İslâmi bir hayatın olmaması insanların mutsuzluğunun en temel sebebidir. Bu yüzden insanlar hiçbir konuda mutlu değiller. İktidardan muhalefete, fakirden zengine, doğudan batıya her kesim yönetimden, eğitimden, ekonomiden, hukuktan, sosyal hayattan şikâyetçi durumda.

İslâm sadece Müslümanlar için değil tüm insanlık için tek kurtuluş çaresidir. İslâm hayata hâkim kılınmadan, birey, aile, toplum ve devlette uygulanmadan huzur ve mutluluğun sağlanması mümkün değildir.

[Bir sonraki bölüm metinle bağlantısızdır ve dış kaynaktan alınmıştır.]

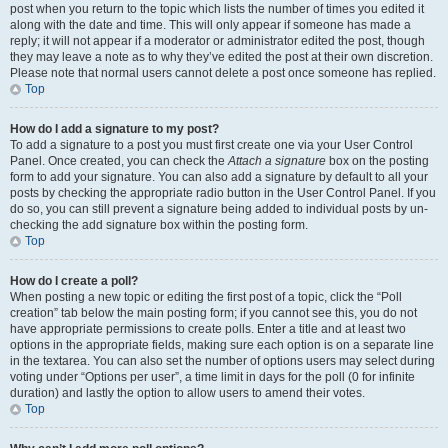
post when you return to the topic which lists the number of times you edited it
along with the date and time. This will only appear if someone has made a
reply; it will not appear if a moderator or administrator edited the post, though
they may leave a note as to why they’ve edited the post at their own discretion.
Please note that normal users cannot delete a post once someone has replied.
Top
How do I add a signature to my post?
To add a signature to a post you must first create one via your User Control
Panel. Once created, you can check the
Attach a signature
box on the posting
form to add your signature. You can also add a signature by default to all your
posts by checking the appropriate radio button in the User Control Panel. If you
do so, you can still prevent a signature being added to individual posts by un-
checking the add signature box within the posting form.
Top
How do I create a poll?
When posting a new topic or editing the first post of a topic, click the “Poll
creation” tab below the main posting form; if you cannot see this, you do not
have appropriate permissions to create polls. Enter a title and at least two
options in the appropriate fields, making sure each option is on a separate line
in the textarea. You can also set the number of options users may select during
voting under “Options per user”, a time limit in days for the poll (0 for infinite
duration) and lastly the option to allow users to amend their votes.
Top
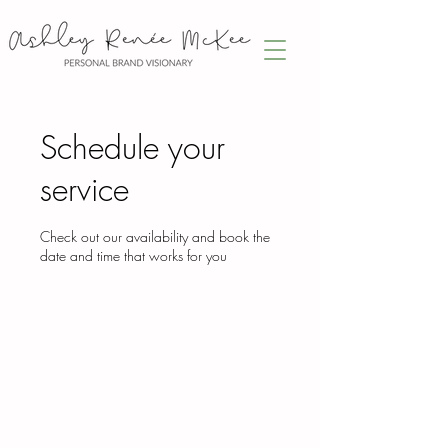
Schedule your
service
Check out our availability and book the
date and time that works for you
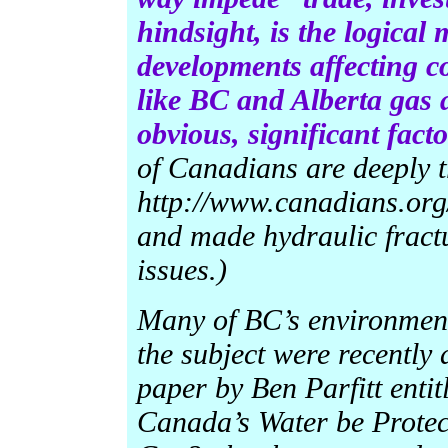
hindsight, is the logical
developments affecting c
like BC and Alberta gas 
obvious, significant fac
of Canadians are deeply 
http://www.canadians.org
and made hydraulic fract
issues.)
Many of BC’s environment
the subject were recently
paper by Ben Parfitt entit
Canada’s Water be Protec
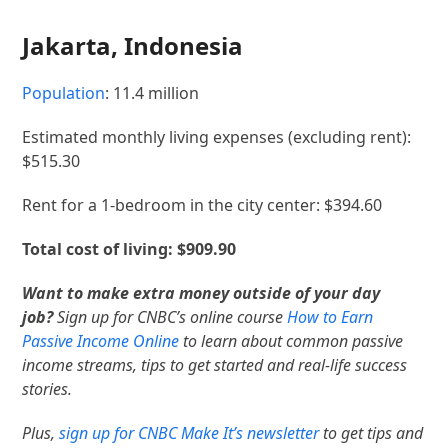
Jakarta, Indonesia
Population
: 11.4 million
Estimated monthly living expenses (excluding rent):
$515.30
Rent for a 1-bedroom in the city center: $394.60
Total cost of living: $909.90
Want to make extra money outside of your day
job?
Sign up for CNBC’s online course
How to Earn
Passive Income Online
to learn about common passive
income streams, tips to get started and real-life success
stories.
Plus,
sign up for CNBC Make It’s newsletter
to get tips and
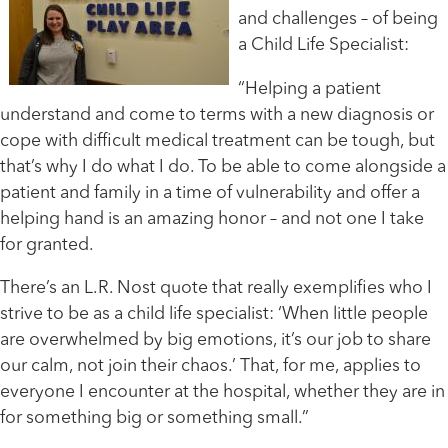
and challenges – of being
a Child Life Specialist:
“Helping a patient
understand and come to terms with a new diagnosis or
cope with difficult medical treatment can be tough, but
that’s why I do what I do. To be able to come alongside a
patient and family in a time of vulnerability and offer a
helping hand is an amazing honor – and not one I take
for granted.
There’s an L.R. Nost quote that really exemplifies who I
strive to be as a child life specialist: ‘When little people
are overwhelmed by big emotions, it’s our job to share
our calm, not join their chaos.’ That, for me, applies to
everyone I encounter at the hospital, whether they are in
for something big or something small.”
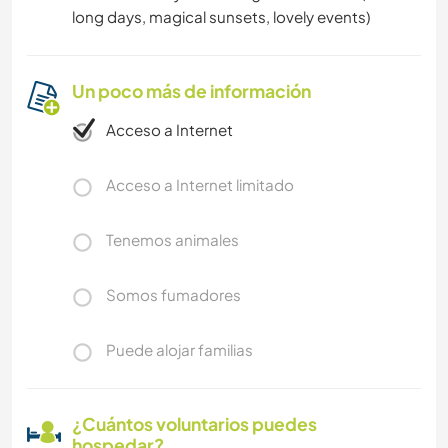
long days, magical sunsets, lovely events)
Un poco más de información
Acceso a Internet
Acceso a Internet limitado
Tenemos animales
Somos fumadores
Puede alojar familias
¿Cuántos voluntarios puedes
hospedar?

Biz, İslâm gibi mükemmel ve evrensel bir nizam ile şereflenmiş bir ümmetiz. Mutlak doğrumuz, tek ölçümüz, değişmez kaynağımız İslâm’dır. Onun dışında hiçbir kavram, fikir, görüş asla doğru değildir. İslâm’a uyan ölçü ölçümüzdür. Bizim için vatan, Allah’ın hükümlerinin hükmedilmesi gereken Müslümanların yaşadığı yerlerdir. Bizim kardeşliğimizin önünde hiçbir sınır yoktur. İslâm beldelerinin tamamı tüm Müslümanların toprağı, vatanıdır. Bu topraklarda zuhur eden Yunan felsefesi ve onların temsilcileri Heraklitos, Diyojen bizim için batıldır. Mekke topraklarında vahyedilen İslâm, tek doğrumuz; Onu getiren Allah Rasulü SallAllahu Aleyhi ve Sellem de tek lider ve önderimizdir ve biz, insanlar arasından çıkarılmış tek bir ümmetiz.